Problem requirements ::
From the line that holds "my grandmother’s house, my time was mostly" down to the last line of the listing below, transcribe exactly and only those lines. Leave pictures out.

Exercise data ::
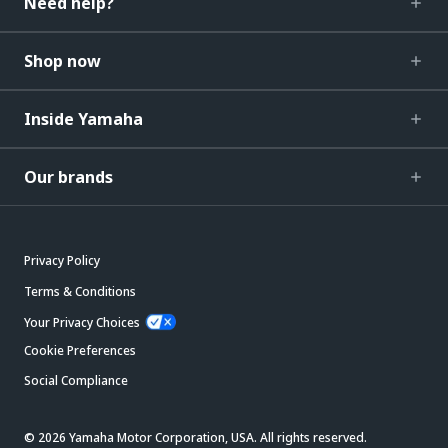
Need help?
Shop now
Inside Yamaha
Our brands
Privacy Policy
Terms & Conditions
Your Privacy Choices
Cookie Preferences
Social Compliance
© 2026 Yamaha Motor Corporation, USA. All rights reserved.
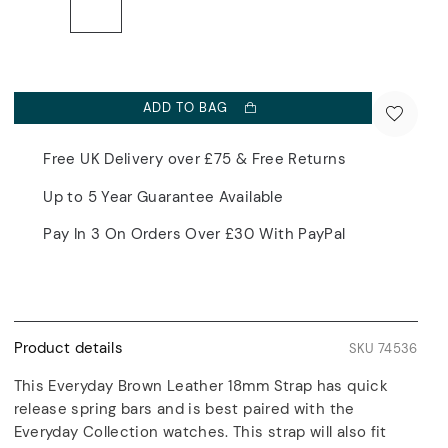
ADD TO BAG
Free UK Delivery over £75 & Free Returns
Up to 5 Year Guarantee Available
Pay In 3 On Orders Over £30 With PayPal
Product details
SKU 74536
This Everyday Brown Leather 18mm Strap has quick
release spring bars and is best paired with the
Everyday Collection watches. This strap will also fit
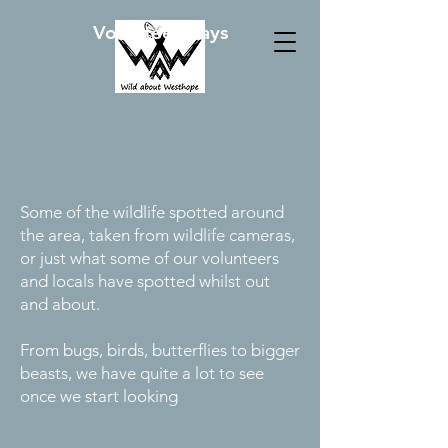
Volunteer Days
Some of the wildlife spotted around
the area, taken from wildlife cameras,
or just what some of our volunteers
and locals have spotted whilst out
and about.
From bugs, birds, butterflies to bigger
beasts, we have quite a lot to see
once we start looking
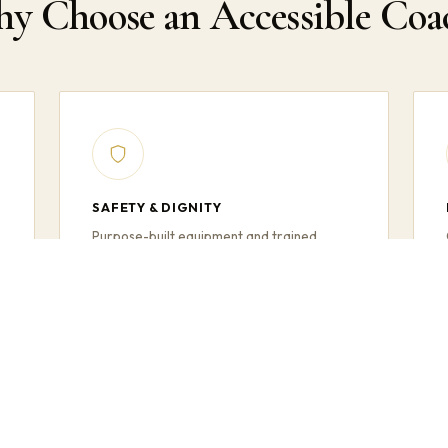
y Choose an Accessible Coa
SAFETY & DIGNITY
,
Purpose-built equipment and trained
drivers ensure every passenger boards,
travels, and disembarks safely and with full
dignity.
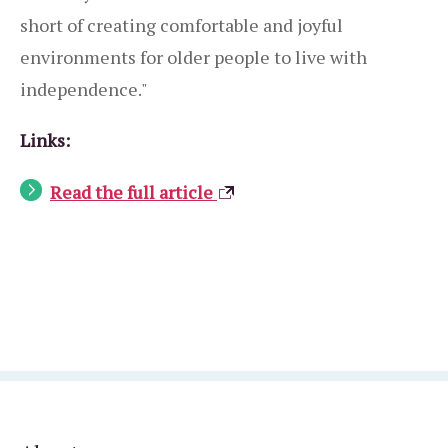
short of creating comfortable and joyful
environments for older people to live with
independence."
Links:
Read the full article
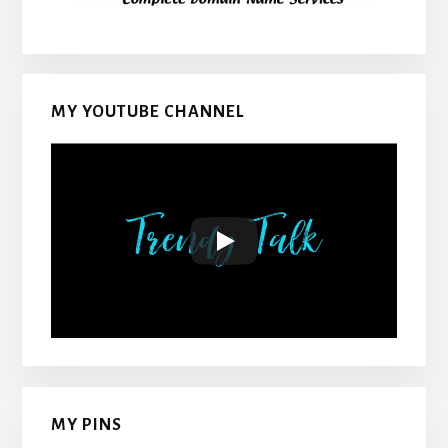
MY YOUTUBE CHANNEL
MY PINS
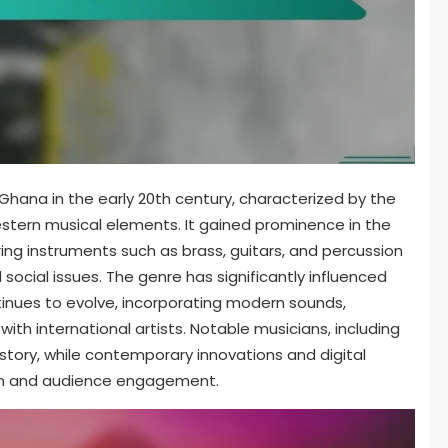
n Ghana in the early 20th century, characterized by the
estern musical elements. It gained prominence in the
ing instruments such as brass, guitars, and percussion
social issues. The genre has significantly influenced
tinues to evolve, incorporating modern sounds,
with international artists. Notable musicians, including
istory, while contemporary innovations and digital
ion and audience engagement.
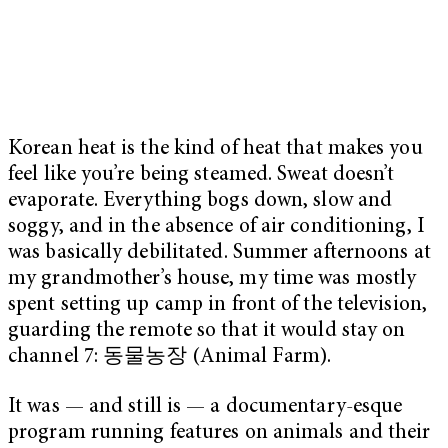
Korean heat is the kind of heat that makes you
feel like you’re being steamed. Sweat doesn’t
evaporate. Everything bogs down, slow and
soggy, and in the absence of air conditioning, I
was basically debilitated. Summer afternoons at
my grandmother’s house, my time was mostly
spent setting up camp in front of the television,
guarding the remote so that it would stay on
channel 7: 동물농장 (Animal Farm).
It was — and still is — a documentary-esque
program running features on animals and their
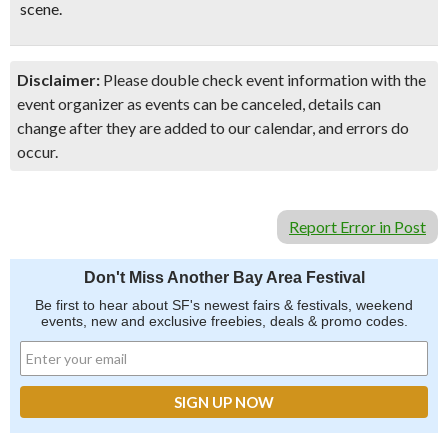
scene.
Disclaimer:
Please double check event information with the
event organizer as events can be canceled, details can
change after they are added to our calendar, and errors do
occur.
Report Error in Post
Don't Miss Another Bay Area Festival
Be first to hear about SF's newest fairs & festivals, weekend
events, new and exclusive freebies, deals & promo codes.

Completed exercise ::
my grandmother’s house, my time was mostly
spent setting up camp in front of the television,
guarding the remote so that it would stay on
channel 7: 동물농장 (Animal Farm).
It was — and still is — a documentary-esque
program running features on animals and their
scene.
Disclaimer:
Please double check event information with the
event organizer as events can be canceled, details can
change after they are added to our calendar, and errors do
occur.
Report Error in Post
Don't Miss Another Bay Area Festival
Be first to hear about SF's newest fairs & festivals, weekend
events, new and exclusive freebies, deals & promo codes.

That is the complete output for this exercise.